Saturday, January 13, 2018

Early Entertainment


It was a different time in America. We actually had sidewalks that served the art of walking, wagon dragging, bicycle and tricycle riding.  The sidewalks had been there for years and were often uneven from the overgrowth of roots from the Chinese Elms that lined the streets of the small town that served as my introduction to this world. Saturday mornings were usually spent at my maternal grandmother’s apartment that my Dad had built on the back of our property. We would watch Roy Rogers, Dale Evans, The Lone Ranger and any other westerns that could be received by antenna from the televisions stations that were one hundred thirty-five miles away. Of course, the shows were in black, white and snow but with my trained eye I could imagine myself taking part in the taming of the Wild West. That segment of my life ended when my Grandmother passed when I was 6 years old. Since we didn’t have a TV we would, on occasion, go over to a family friend’s house to watch Disney’s Wonderful World of Color on Sunday night.

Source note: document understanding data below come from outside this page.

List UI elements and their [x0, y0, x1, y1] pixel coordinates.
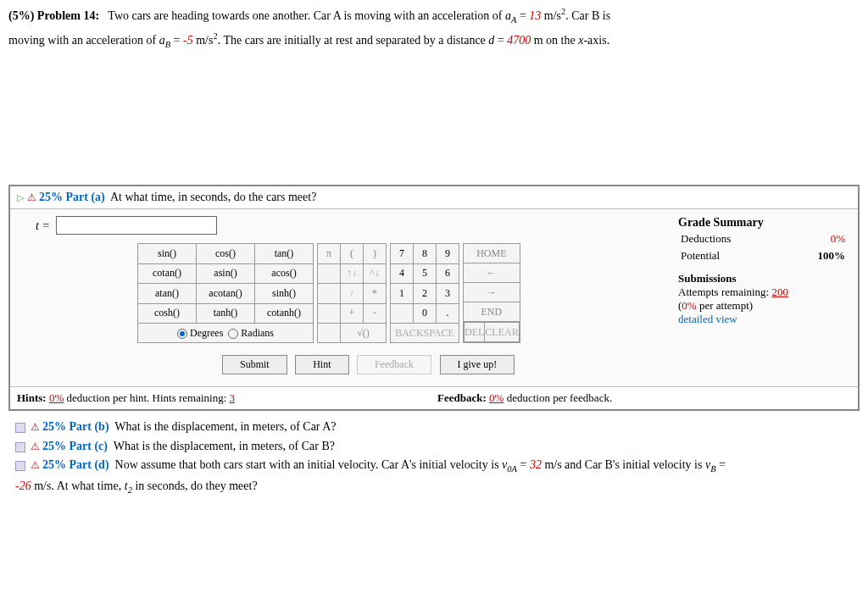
part-a-header: ▷ ⚠ 25% Part (a) At what time, in second…	[10, 186, 858, 209]
problem-statement: (5%) Problem 14: Two cars are heading to…	[8, 5, 860, 26]
key-cotanh[interactable]: cotanh()	[255, 303, 314, 323]
part-c-row[interactable]: ⚠ 25% Part (c) What is the displacement,…	[15, 437, 853, 456]
key-asin[interactable]: asin()	[197, 263, 255, 283]
key-plus[interactable]: +	[341, 303, 364, 323]
part-a-container: ▷ ⚠ 25% Part (a) At what time, in second…	[8, 185, 860, 411]
part-d-cont: -26 m/s. At what time, t2 in seconds, do…	[15, 477, 853, 498]
key-dot[interactable]: .	[437, 303, 459, 323]
key-2[interactable]: 2	[414, 284, 437, 303]
key-acotan[interactable]: acotan()	[197, 284, 255, 303]
key-minus[interactable]: -	[364, 303, 387, 323]
key-cotan[interactable]: cotan()	[138, 263, 197, 283]
key-sinh[interactable]: sinh()	[255, 284, 314, 303]
key-left[interactable]: ←	[464, 263, 520, 283]
key-del[interactable]: DEL	[465, 323, 485, 342]
key-cos[interactable]: cos()	[197, 244, 255, 263]
key-tanh[interactable]: tanh()	[197, 303, 255, 323]
problem-statement-line2: moving with an acceleration of aB = -5 m…	[8, 30, 860, 51]
hint-button[interactable]: Hint	[295, 355, 348, 374]
key-tan[interactable]: tan()	[255, 244, 314, 263]
key-cosh[interactable]: cosh()	[138, 303, 197, 323]
collapse-icon[interactable]	[15, 423, 25, 433]
key-sin[interactable]: sin()	[138, 244, 197, 263]
giveup-button[interactable]: I give up!	[440, 355, 515, 374]
hints-bar: Hints: 0% deduction per hint. Hints rema…	[10, 386, 858, 409]
key-lparen[interactable]: (	[341, 244, 364, 263]
key-0[interactable]: 0	[414, 303, 437, 323]
other-parts: ⚠ 25% Part (b) What is the displacement,…	[8, 411, 860, 501]
key-end[interactable]: END	[464, 302, 520, 322]
radio-radians-icon[interactable]	[228, 329, 238, 339]
number-keypad: 789 456 123 0. BACKSPACE	[390, 243, 459, 343]
key-mul[interactable]: *	[364, 284, 387, 303]
operator-keypad: π() ↑↓^↓ /* +- √()	[317, 243, 387, 343]
keypad: sin()cos()tan() cotan()asin()acos() atan…	[137, 243, 678, 343]
part-b-row[interactable]: ⚠ 25% Part (b) What is the displacement,…	[15, 418, 853, 436]
control-keypad: HOME ← → END DELCLEAR	[463, 243, 520, 343]
key-sqrt[interactable]: √()	[341, 323, 387, 342]
warning-icon: ⚠	[31, 421, 40, 433]
collapse-icon[interactable]	[15, 442, 25, 452]
key-clear[interactable]: CLEAR	[485, 323, 519, 342]
warning-icon: ⚠	[31, 441, 40, 452]
warning-icon: ⚠	[27, 191, 36, 203]
key-atan[interactable]: atan()	[138, 284, 197, 303]
key-8[interactable]: 8	[414, 244, 437, 263]
key-7[interactable]: 7	[391, 244, 414, 263]
key-backspace[interactable]: BACKSPACE	[391, 323, 459, 342]
key-9[interactable]: 9	[437, 244, 459, 263]
key-div[interactable]: /	[341, 284, 364, 303]
key-updown[interactable]: ↑↓	[341, 263, 364, 283]
detailed-view-link[interactable]: detailed view	[678, 313, 737, 325]
collapse-icon[interactable]	[15, 461, 25, 471]
key-1[interactable]: 1	[391, 284, 414, 303]
feedback-button[interactable]: Feedback	[357, 355, 431, 374]
key-power[interactable]: ^↓	[364, 263, 387, 283]
part-d-row[interactable]: ⚠ 25% Part (d) Now assume that both cars…	[15, 456, 853, 477]
key-pi[interactable]: π	[318, 244, 341, 263]
key-6[interactable]: 6	[437, 263, 459, 283]
answer-row: t =	[36, 216, 678, 235]
key-rparen[interactable]: )	[364, 244, 387, 263]
key-3[interactable]: 3	[437, 284, 459, 303]
expand-icon[interactable]: ▷	[17, 192, 24, 202]
submit-button[interactable]: Submit	[222, 355, 287, 374]
key-4[interactable]: 4	[391, 263, 414, 283]
angle-mode[interactable]: Degrees Radians	[138, 323, 314, 342]
function-keypad: sin()cos()tan() cotan()asin()acos() atan…	[137, 243, 314, 343]
warning-icon: ⚠	[31, 459, 40, 471]
radio-degrees-icon[interactable]	[177, 329, 187, 339]
key-home[interactable]: HOME	[464, 244, 520, 263]
answer-variable: t =	[36, 219, 50, 232]
key-5[interactable]: 5	[414, 263, 437, 283]
grade-summary: Grade Summary Deductions0% Potential100%…	[678, 209, 858, 333]
key-acos[interactable]: acos()	[255, 263, 314, 283]
answer-input[interactable]	[56, 216, 217, 235]
action-buttons: Submit Hint Feedback I give up!	[222, 355, 678, 374]
key-right[interactable]: →	[464, 283, 520, 302]
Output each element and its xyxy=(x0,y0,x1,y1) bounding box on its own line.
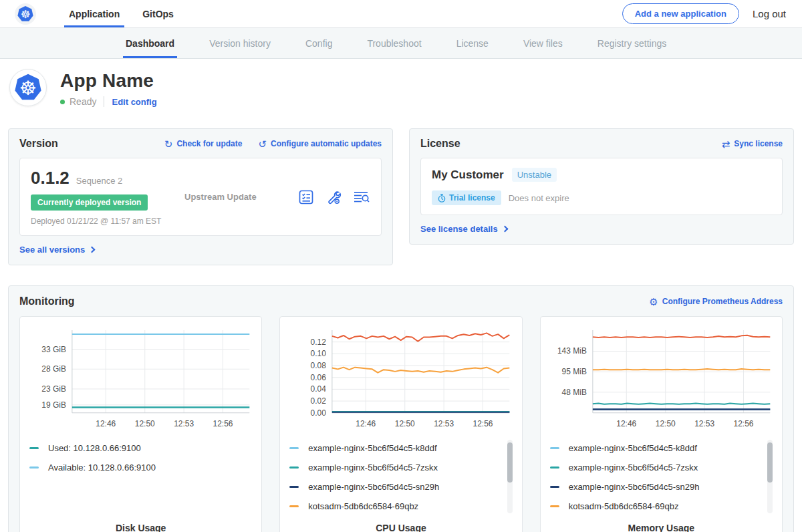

From that time on the early Saturday mornings where spent by the radio listening to a variety of children’s radio programs. There were usually biblically based, and they came from faraway places like Kalamazoo, Michigan and Chicago, Illinois. Another standard was the Wednesday night Salvation Army Hour that lasted thirty minutes. I ask my Dad why they called it an hour and he explained the meaning of “poetic license”. After lunch my sister and I would walk to the library to pick up the next week’s supply of reading materials. Linda was kind of a book worm who would even read under the blankets with a flashlight late into the nights. Generally, my interests included history, biographies, and political novels. These were left to read until the sun had set because during the daylight I was constantly building and rebuilding project after project. My Dad had given me all of the wood that he had used for concrete forms and a can of used nails. Initially I had to straighten out the nails from the last project and then I would draw the plans in my Big Chief tablet and then proceed to build a variety of things that ranged from boxes to gallows complete with a trap door in memory of Black Jack Ketchum. For some reason my Mother didn’t appreciate the gallows. During the winter months more, time was spent reading or practicing the art of marble playing.